## EXERCISE
Return the data word for word. Pictures are to be omitted.

##############################

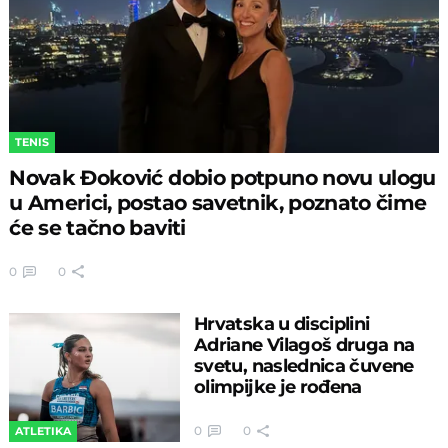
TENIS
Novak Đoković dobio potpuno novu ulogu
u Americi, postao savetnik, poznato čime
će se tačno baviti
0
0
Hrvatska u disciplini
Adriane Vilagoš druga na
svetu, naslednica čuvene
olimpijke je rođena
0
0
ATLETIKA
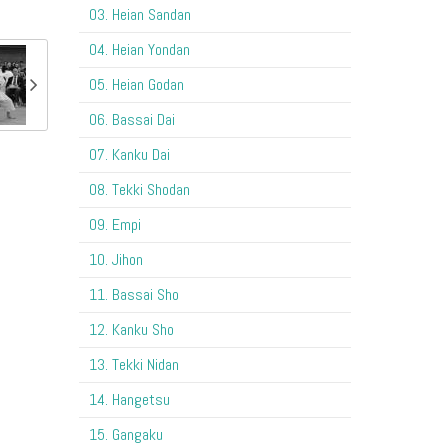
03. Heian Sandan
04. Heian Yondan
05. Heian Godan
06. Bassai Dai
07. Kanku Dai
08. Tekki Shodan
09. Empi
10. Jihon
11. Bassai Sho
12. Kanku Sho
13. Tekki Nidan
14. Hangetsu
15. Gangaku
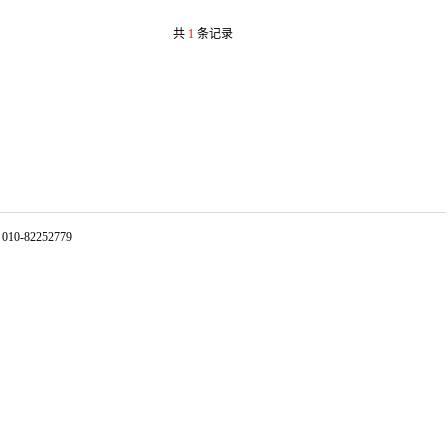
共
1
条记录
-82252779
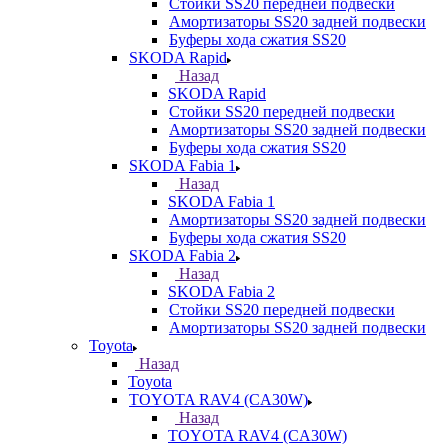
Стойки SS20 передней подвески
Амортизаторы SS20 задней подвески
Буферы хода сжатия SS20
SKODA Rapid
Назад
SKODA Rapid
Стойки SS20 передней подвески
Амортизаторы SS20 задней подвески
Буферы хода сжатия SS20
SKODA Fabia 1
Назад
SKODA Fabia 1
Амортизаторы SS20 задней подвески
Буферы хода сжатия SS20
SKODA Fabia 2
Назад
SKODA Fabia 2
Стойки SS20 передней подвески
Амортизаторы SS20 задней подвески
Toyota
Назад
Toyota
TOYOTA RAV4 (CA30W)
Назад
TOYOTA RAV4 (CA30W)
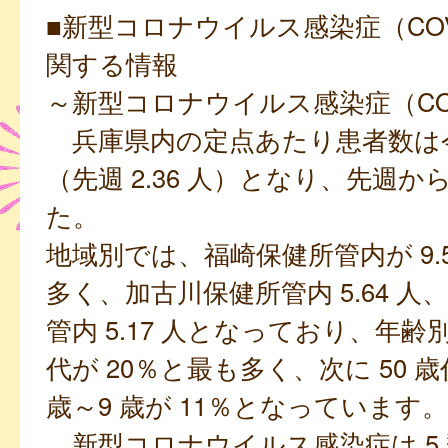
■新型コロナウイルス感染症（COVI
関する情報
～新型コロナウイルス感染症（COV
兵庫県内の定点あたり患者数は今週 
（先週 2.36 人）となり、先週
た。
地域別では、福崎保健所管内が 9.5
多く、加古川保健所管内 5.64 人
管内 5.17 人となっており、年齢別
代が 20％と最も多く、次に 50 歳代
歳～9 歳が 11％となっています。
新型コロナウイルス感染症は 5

##############################

## ANSWER SECTION
TENIS
Novak Đoković dobio potpuno novu ulogu
u Americi, postao savetnik, poznato čime
će se tačno baviti
0
0
Hrvatska u disciplini
Adriane Vilagoš druga na
svetu, naslednica čuvene
olimpijke je rođena
0
0
ATLETIKA
03. Heian Sandan
04. Heian Yondan
05. Heian Godan
06. Bassai Dai
07. Kanku Dai
08. Tekki Shodan
09. Empi
10. Jihon
11. Bassai Sho
12. Kanku Sho
13. Tekki Nidan
14. Hangetsu
15. Gangaku
共
1
条记录
-82252779
Стойки SS20 передней подвески
Амортизаторы SS20 задней подвески
Буферы хода сжатия SS20
SKODA Rapid
Назад
SKODA Rapid
Стойки SS20 передней подвески
Амортизаторы SS20 задней подвески
Буферы хода сжатия SS20
SKODA Fabia 1
Назад
SKODA Fabia 1
Амортизаторы SS20 задней подвески
Буферы хода сжатия SS20
SKODA Fabia 2
Назад
SKODA Fabia 2
Стойки SS20 передней подвески
Амортизаторы SS20 задней подвески
Toyota
Назад
Toyota
TOYOTA RAV4 (CA30W)
Назад
TOYOTA RAV4 (CA30W)
■新型コロナウイルス感染症（COVI
関する情報
～新型コロナウイルス感染症（COV
兵庫県内の定点あたり患者数は今週 
（先週 2.36 人）となり、先週
た。
地域別では、福崎保健所管内が 9.5
多く、加古川保健所管内 5.64 人
管内 5.17 人となっており、年齢別
代が 20％と最も多く、次に 50 歳代
歳～9 歳が 11％となっています。
新型コロナウイルス感染症は 5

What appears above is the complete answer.